Dans ce climat incertain, Jack Ma, fondateur d’Alibaba eut des mots de chef d’Etat à Boao, en avertissant qu’une telle guerre le forcerait à renoncer à une promesse faite directement à Trump : celle de créer « un million d’emplois » aux Etats-Unis, voire même « 20 millions pour les deux pays ». Au contraire, s’exclama Ma, un conflit en « détruirait 20 millions de part et d’autre ». L’homme d’affaires se montra persuadé qu’au cours des 20 prochaines années, la Chine allait se mettre à consommer et à importer en grand, offrant ainsi de belles opportunités aux PME comme aux grands groupes américains de se renforcer, tandis que le gouvernement US verrait sa balance commerciale se rééquilibrer.
Dans ce conflit commercial, l’Union Européenne aussi est partie prenante : Bruxelles et la majorité des Etats membres de l’UE partagent l’impatience de Trump, quant aux pratiques commerciales inéquitables de la Chine et l’absence de réciprocité sur son propre sol de toutes les facilités dont jouissent les entreprises chinoises sur les marchés des pays occidentaux. Par contre, France et Allemagne en particulier, cherchent à détourner Trump des manœuvres va-t-en-guerre pour régler le conflit à travers les structures légales de l’OMC. A cet effet, Emmanuel Macron est attendu du 23 au 25 avril par Donald Trump en Virginie au Mount Vernon et à Washington—tandis qu’une visite d’Angela Merkel est en discussion. De l’avis général, les chances des Européens à faire plier Trump, sont faibles. Pour autant, de façon très claire, Xi Jinping comme Trump, tentent de rallier les Européens à leurs analyses et à leur solution préconisée.
On comprend pourquoi : l’Amérique du Nord et l’Europe ne sont pas les seules à ressentir l’effet de 20 ans d’expansion industrielle et commerciale chinoise « à la hussarde », ni à avoir perdu dans l’aventure des millions d’emplois, de filières exportatrices, de savoir-faire. Sur les cinq continents, bien des pays approuvent in petto la croisade de Trump pour forcer la Chine à un rééquilibrage des échanges, une réciprocité. Si l’Europe, France et Allemagne en tête, décident d’appuyer Trump, la Chine risquerait de se retrouver vite mondialement isolée, ce qu’elle veut absolument éviter.
Entre Chine et Etats-Unis, pour l’instant, c’est le statu quo qui s’achèvera dans deux mois, à l’issue des « consultations » prévues par Washington. Alors, sonnera l’heure des choix—pour tout le monde.

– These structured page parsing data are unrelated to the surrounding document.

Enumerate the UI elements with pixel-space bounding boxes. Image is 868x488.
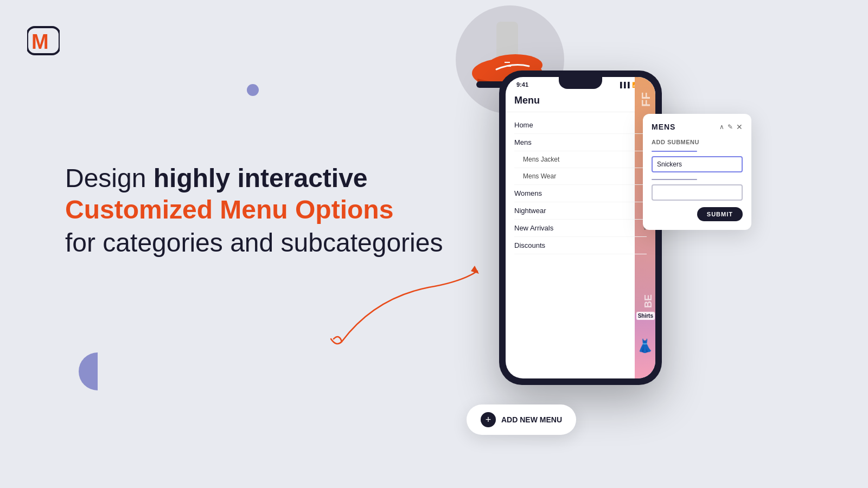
hero-line2: Customized Menu Options bbox=[65, 194, 443, 226]
phone-frame: 9:41 ▐▐▐ 📶 ▓ Menu ✕ FF BE 👗 Shirts bbox=[499, 70, 662, 385]
submenu-divider-2 bbox=[652, 179, 697, 180]
hero-line1-bold: highly interactive bbox=[154, 164, 368, 192]
phone-mockup: 9:41 ▐▐▐ 📶 ▓ Menu ✕ FF BE 👗 Shirts bbox=[499, 70, 662, 385]
menu-item-nightwear[interactable]: Nightwear bbox=[514, 202, 647, 220]
menu-item-discounts[interactable]: Discounts bbox=[514, 237, 647, 254]
submenu-popup-title: MENS bbox=[652, 123, 675, 131]
submenu-input-field[interactable] bbox=[652, 156, 743, 172]
menu-item-home[interactable]: Home bbox=[514, 117, 647, 134]
svg-text:M: M bbox=[31, 30, 49, 53]
add-submenu-label: ADD SUBMENU bbox=[652, 139, 743, 145]
edit-icon[interactable]: ✎ bbox=[727, 123, 733, 131]
decorative-arrow bbox=[320, 255, 494, 352]
add-new-menu-button[interactable]: + ADD NEW MENU bbox=[467, 404, 576, 435]
add-menu-label: ADD NEW MENU bbox=[501, 415, 562, 424]
menu-title: Menu bbox=[514, 95, 540, 106]
submenu-popup-header: MENS ∧ ✎ ✕ bbox=[652, 123, 743, 131]
menu-item-mens[interactable]: Mens ∧ bbox=[514, 134, 647, 151]
bg-ff-text: FF bbox=[639, 92, 653, 107]
phone-notch bbox=[559, 77, 602, 89]
status-time: 9:41 bbox=[516, 81, 528, 88]
menu-header: Menu ✕ bbox=[506, 90, 655, 112]
decorative-circle-blue bbox=[247, 84, 259, 96]
hero-line1-normal: Design bbox=[65, 164, 154, 192]
menu-item-mens-wear[interactable]: Mens Wear bbox=[514, 168, 647, 185]
dancer-image: 👗 bbox=[635, 313, 655, 378]
popup-close-icon[interactable]: ✕ bbox=[736, 123, 743, 131]
hero-line3: for categories and subcategories bbox=[65, 227, 443, 259]
popup-actions: ∧ ✎ ✕ bbox=[719, 123, 743, 131]
plus-icon: + bbox=[481, 412, 496, 427]
menu-item-new-arrivals[interactable]: New Arrivals ∨ bbox=[514, 220, 647, 237]
signal-icon: ▐▐▐ bbox=[618, 82, 629, 88]
menu-items-list: Home Mens ∧ Mens Jacket Mens Wear Womens bbox=[506, 112, 655, 259]
submenu-input-field-2[interactable] bbox=[652, 184, 743, 201]
shirts-label: Shirts bbox=[636, 312, 655, 320]
menu-item-womens[interactable]: Womens ∨ bbox=[514, 185, 647, 202]
app-logo[interactable]: M bbox=[27, 22, 60, 60]
menu-item-mens-jacket[interactable]: Mens Jacket bbox=[514, 151, 647, 168]
submenu-popup: MENS ∧ ✎ ✕ ADD SUBMENU SUBMIT bbox=[643, 114, 751, 230]
decorative-circle-purple bbox=[79, 352, 117, 390]
phone-screen: 9:41 ▐▐▐ 📶 ▓ Menu ✕ FF BE 👗 Shirts bbox=[506, 77, 655, 378]
hero-line1: Design highly interactive bbox=[65, 163, 443, 194]
bg-be-text: BE bbox=[643, 294, 654, 308]
svg-rect-2 bbox=[496, 22, 518, 60]
submenu-divider bbox=[652, 151, 697, 152]
hero-text-block: Design highly interactive Customized Men… bbox=[65, 163, 443, 259]
submit-button[interactable]: SUBMIT bbox=[697, 207, 743, 221]
chevron-up-popup-icon[interactable]: ∧ bbox=[719, 123, 724, 131]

Dans son dernier rapport « Chine 2020 », la Banque Mondiale félicite le régime socialiste d’avoir arraché à la misère des millions de pauvres. Mais elle le met aussi en garde contre l’écart croissant de revenus entre villes et campagnes. Fin 2017, les villes accueillaient 813 millions d’habitants, 58% de la population. Parmi eux, 101 millions étaient montés de la campagne durant les 6 dernières années. Ils étaient attirés par un revenu urbain à 33.834 ¥, triple de celui rural (13.432 ¥). Un tel chiffre incite Han Changfu, ministre de l’Agriculture, à tirer le signal d’alarme au Forum de Boao (Hainan) le 10 avril : « pour revitaliser le milieu rural, il faudra des moyens extraordinaires ».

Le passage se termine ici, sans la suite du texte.